Parameter-Free Fluid Models: How to Make Einstein Happy

In recent work (here and here) we have shown that mean-value outputs of computed turbulent solutions of the incompressible Navier-Stokes equations with small viscosity, vary little with the absolute value of the viscosity. This makes this mathematical model to an example of Einstein's ideal as a physics model without parameters or coefficients requiring experimental determination.

For example, we show in New Theory of Flight that the lift and drag of an airplane can be accurately computed using this model, thus ab initio without input of any experimental measurement. This is very remarkable and would have made Einstein very happy.
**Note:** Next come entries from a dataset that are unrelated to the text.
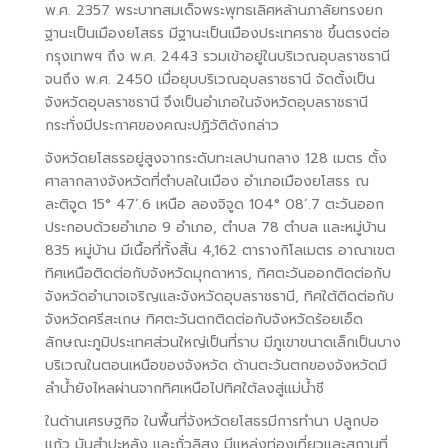
พ.ศ. 2357 พระบาทสมเด็จพระพุทธเลิศหล้านภาลัยทรงยก
ฐานะเป็นเมืองยโสธร มีฐานะเป็นเมืองประเทศราช ขึ้นตรงต่อ
กรุงเทพฯ ถึง พ.ศ. 2443 รวมเข้าอยู่ในบริเวณอุบลราชธานี
จนถึง พ.ศ. 2450 เมื่อยุบบริเวณอุบลราชธานี จัดตั้งเป็น
จังหวัดอุบลราชธานี จึงเป็นอำเภอในจังหวัดอุบลราชธานี
กระทั่งมีประกาศของคณะปฏิวัติดังกล่าว
จังหวัดยโสธรอยู่สูงจากระดับทะเลปานกลาง 128 เมตร ตั้ง
ศาลากลางจังหวัดที่ตำบลในเมือง อำเภอเมืองยโสธร ณ
ละติจูด 15° 47´.6 เหนือ ลองจิจูด 104° 08´.7 ตะวันออก
ประกอบด้วยอำเภอ 9 อำเภอ, ตำบล 78 ตำบล และหมู่บ้าน
835 หมู่บ้าน มีเนื้อที่ทั้งสิ้น 4,162 ตารางกิโลเมตร อาณาเขต
ทิศเหนือติดต่อกับจังหวัดมุกดาหาร, ทิศตะวันออกติดต่อกับ
จังหวัดอำนาจเจริญและจังหวัดอุบลราชธานี, ทิศใต้ติดต่อกับ
จังหวัดศรีสะเกษ ทิศตะวันตกติดต่อกับจังหวัดร้อยเอ็ด
ลักษณะภูมิประเทศส่วนใหญ่เป็นที่ราบ มีภูเขาขนาดเล็กเป็นบาง
บริเวณในตอนเหนือของจังหวัด ด้านตะวันตกของจังหวัดมี
ลำน้ำยังไหลผ่านจากทิศเหนือไปทิศใต้ลงสู่แม่น้ำชี
ในด้านเศรษฐกิจ ในพื้นที่จังหวัดยโสธรมีการทำนา ปลูกปอ
แก้ว มันสำปะหลัง และถั่วลิสง มีแหล่งท่องเที่ยวและสถานที่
Augmenting this model to include self-gravitation as in the blog post Equivalence of Inertial and Heavy Mass, gives a parameter-free cosmological model, by choosing the unit of mass so that

• $\Delta\phi (x,t) = \rho (x,t)$, 

where $\phi (x,t)$ is the gravitational potential and $\rho (x,t)$ mass density for a given unit of length specified by the $x$ coordinate, and the unit of time $t$ so that Newton's 2nd law takes the form

• $\ddot x = - \nabla\phi (x,t)$,

connecting particle accelleration $\ddot x(t)$ to the gradient $\nabla\phi (x,t)$, where $x(t)$ is the trajectory of a particle of unit mass.

Such a  model can describe galactic scales after galaxy and star formation from interstellar dust under compression, as an incompressible fluid of small viscosity under self-gravitation, without any parameter to determine experimentally. This could have made Einstein even happier.